Friday, October 5, 2012

List 33 - what the creek told me . . .

Last week I did a lot of paddling in the kayak.  It was glorious.  If you haven't tried it, you should.  No worries, I'm not referring to the daring flips, spins and dunks of the ultra-cool river folks (though I'd be proud if I could); I'm speaking of the calm practice of maneuvering through flatter water, moving with the moods of the winds.

A year and a half or so we made the (unusually) wise choice to purchase two sea kayaks - wow, am I glad we did!  They're great for everyone!  And kayaking along alone is a perfect antidote to today's frenzied world.  They are amazing.  We love them, our kids love them and we all enjoy that added, hyped sense of starring in our own National Geographic moment.  I wish you'd try it.

Paddling along the creeks and inlets of the low country is superb.  I loved deciding between moving about on the creek side or huffing it around the end of Pawleys Island to get out into the ocean.  Both are perfect - really.  The kayaks awaited us each morning on the creek side, so usually I put in there and explored about.

I saw a lot.  I heard a lot.  I heard nothing.  I wondered.  I smiled.  I learned.

Clearly, this list must be about what I learned along the salty waters.  And - yes, clearly, I have  noticed that I keep learning the same things in different places.  I'm glad I keep receiving the same lessons.  I'm glad that God and the universe keep on keeping on with the illustrations!  I like stories with pictures.

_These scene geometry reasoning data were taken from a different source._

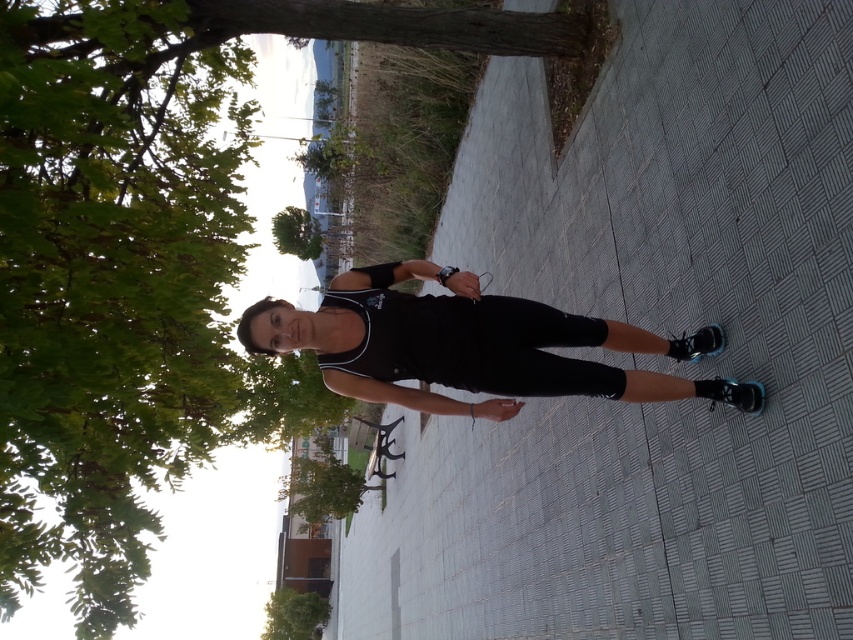 You are a photographer trying to capture a portrait of the person wearing the black matte tank top at center. If your camera has a minimum focusing distance of 2 meters, will you be able to take a clear photo without moving closer?

The black matte tank top at center is 2.28 meters from the camera. Since the minimum focusing distance is 2 meters, the photographer can take a clear photo without moving closer because the subject is within the camera range.

You are a hiker trying to navigate through the park. You see the green leafy tree at upper left and the green leafy tree at lower left. Which tree would you choose to use as a landmark for your map if you want to indicate a taller landmark?

The green leafy tree at upper left is much taller than the green leafy tree at lower left, so you should choose the green leafy tree at upper left as the landmark.

You are a photographer trying to capture a photo of the black matte tank top at center without including the green leafy tree at upper left in the frame. Is this possible based on their positions?

The green leafy tree at upper left is positioned over the black matte tank top at center, so it would be difficult to capture the black matte tank top at center without including the tree in the frame unless moving the camera angle or repositioning the subject. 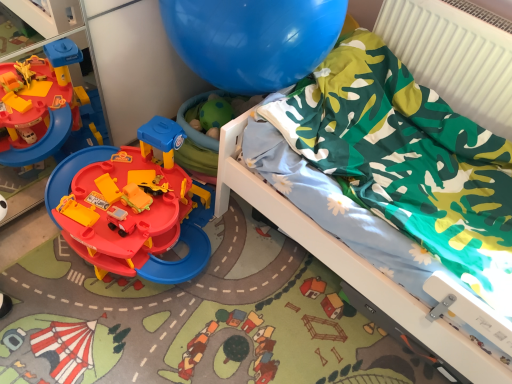 The image size is (512, 384). What do you see at coordinates (453, 58) in the screenshot?
I see `green fabric at upper right` at bounding box center [453, 58].

Image resolution: width=512 pixels, height=384 pixels. In order to click on green fabric at upper right in this screenshot , I will do coord(453,58).

Describe the element at coordinates (348, 262) in the screenshot. The height and width of the screenshot is (384, 512). I see `green camouflage fabric at upper right` at that location.

Measure the distance between green camouflage fabric at upper right and camera.

The depth of green camouflage fabric at upper right is 96.71 centimeters.

Locate an element on the screen. green camouflage fabric at upper right is located at coordinates (348, 262).

Where is `green fabric at upper right`? green fabric at upper right is located at coordinates (453, 58).

Which object is positioned more to the right, green camouflage fabric at upper right or green fabric at upper right?

green fabric at upper right is more to the right.

Which object is further away from the camera, green camouflage fabric at upper right or green fabric at upper right?

green fabric at upper right is more distant.

Considering the points (484, 376) and (429, 29), which point is in front, point (484, 376) or point (429, 29)?

The point (484, 376) is closer.

From the image's perspective, is green camouflage fabric at upper right beneath green fabric at upper right?

Yes, from the image's perspective, green camouflage fabric at upper right is beneath green fabric at upper right.

From a real-world perspective, is green camouflage fabric at upper right below green fabric at upper right?

Correct, in the physical world, green camouflage fabric at upper right is lower than green fabric at upper right.

Is green camouflage fabric at upper right wider than green fabric at upper right?

Correct, the width of green camouflage fabric at upper right exceeds that of green fabric at upper right.

From their relative heights in the image, would you say green camouflage fabric at upper right is taller or shorter than green fabric at upper right?

In the image, green camouflage fabric at upper right appears to be taller than green fabric at upper right.

Based on their sizes in the image, would you say green camouflage fabric at upper right is bigger or smaller than green fabric at upper right?

In the image, green camouflage fabric at upper right appears to be larger than green fabric at upper right.

Is green camouflage fabric at upper right situated inside green fabric at upper right or outside?

green camouflage fabric at upper right exists outside the volume of green fabric at upper right.

Is green camouflage fabric at upper right far away from green fabric at upper right?

No, there isn't a large distance between green camouflage fabric at upper right and green fabric at upper right.

Looking at this image, is green camouflage fabric at upper right oriented away from green fabric at upper right?

green camouflage fabric at upper right does not have its back to green fabric at upper right.

How different are the orientations of green camouflage fabric at upper right and green fabric at upper right in degrees?

The facing directions of green camouflage fabric at upper right and green fabric at upper right are 90 degrees apart.

How much distance is there between green camouflage fabric at upper right and green fabric at upper right?

28.84 inches.

The height and width of the screenshot is (384, 512). What are the coordinates of `radiator positioned vertically above the green camouflage fabric at upper right (from a real-world perspective)` in the screenshot? It's located at (453, 58).

Between green fabric at upper right and green camouflage fabric at upper right, which one appears on the left side from the viewer's perspective?

green camouflage fabric at upper right is more to the left.

In the image, is green fabric at upper right positioned in front of or behind green camouflage fabric at upper right?

Clearly, green fabric at upper right is behind green camouflage fabric at upper right.

Is point (510, 54) more distant than point (392, 281)?

Yes, point (510, 54) is farther from viewer.

From the image's perspective, does green fabric at upper right appear lower than green camouflage fabric at upper right?

No.

From a real-world perspective, who is located lower, green fabric at upper right or green camouflage fabric at upper right?

green camouflage fabric at upper right, from a real-world perspective.

Which object is wider, green fabric at upper right or green camouflage fabric at upper right?

green camouflage fabric at upper right is wider.

Based on the photo, can you confirm if green fabric at upper right is shorter than green camouflage fabric at upper right?

Yes, green fabric at upper right is shorter than green camouflage fabric at upper right.

Which of these two, green fabric at upper right or green camouflage fabric at upper right, is bigger?

green camouflage fabric at upper right.

Is green fabric at upper right completely or partially outside of green camouflage fabric at upper right?

That's correct, green fabric at upper right is outside of green camouflage fabric at upper right.

Is there a large distance between green fabric at upper right and green camouflage fabric at upper right?

green fabric at upper right is actually quite close to green camouflage fabric at upper right.

Is green fabric at upper right turned away from green camouflage fabric at upper right?

No.

Image resolution: width=512 pixels, height=384 pixels. Identify the location of bed located below the green fabric at upper right (from the image's perspective). (348, 262).

Where is `bed that appears below the green fabric at upper right (from a real-world perspective)`? This screenshot has width=512, height=384. bed that appears below the green fabric at upper right (from a real-world perspective) is located at coordinates (348, 262).

Find the location of a particular element. This screenshot has width=512, height=384. radiator behind the green camouflage fabric at upper right is located at coordinates (453, 58). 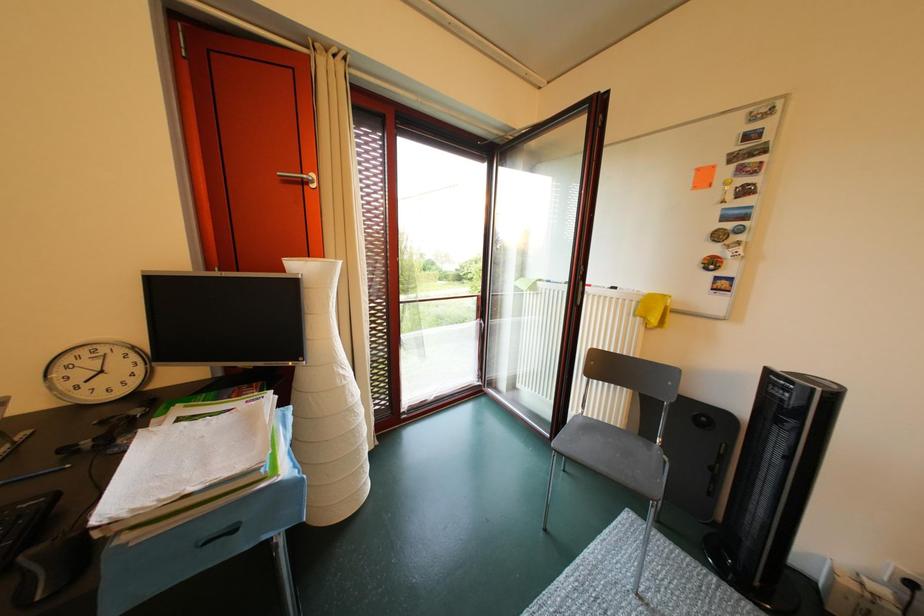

Life is that way, huh?  I guess it takes us a long, long time to learn what we are supposed to.   Most of the time, I enjoy the learning . . . especially in the kayak.

So, friends, here are a few of the things I have learned from one kayak, one paddle and the nearest body of water . . .

1.  Even though you don't always want to do what 'they' say, it really helps to take a moment or two to really look at the water before you begin.  You want to be sure that you do the hard part first and enjoy the moving along with the current on the way home.  Oh sure, from time to time you'll forget or override that general belief; but chances are high that you'll be sorry.  It's gratifying to get the hard stuff over with and get the calm seas on the return.

2.  Sometimes you might find yourself hustling and bustling to go as fast as possible.  That's great for a time, but then it's good to slow down a bit and listen to the sound of your breathing and the little splashes of the water as it swirls around your paddle.

3.  For numerous reasons I do not completely understand, it is good and important to stop completely sometimes and simply watch and listen.  You're kind of a different soul when you've silently watched a snowy egret on the sneaky hunt for food or the clean and simple choreography of a school of minnows as they dart and dance.

4.  After you've had a great trip or found the best route ever, it is inexplicably fun to share it with a loved one.

5.  Oft times you have to figure out a way to be your own rudder.  It might be a special way you slow down your strokes or the simple practice of keeping your paddle in the water a bit longer in the follow through.  Sometimes the forces in control need our help in choosing the direction of the trip.

6.  At times you'll be energized by the loud cacophonies of the paddle and the choppy water and other times you'll just know that you require a more silent approach.  That will come just by listening to what's in your head.

7.  It always does us good to look back at where we have come from and see it from a different point of view.

8.  There are few feelings as gratifying as captaining your own ship.

9.  It's always okay to stop, put your feet up and see what happens.

10.  If you're exhausted at the end, enjoy it.  That might be the perfect time to jump in the water, cool off and hold onto your boat for the lazy trip home.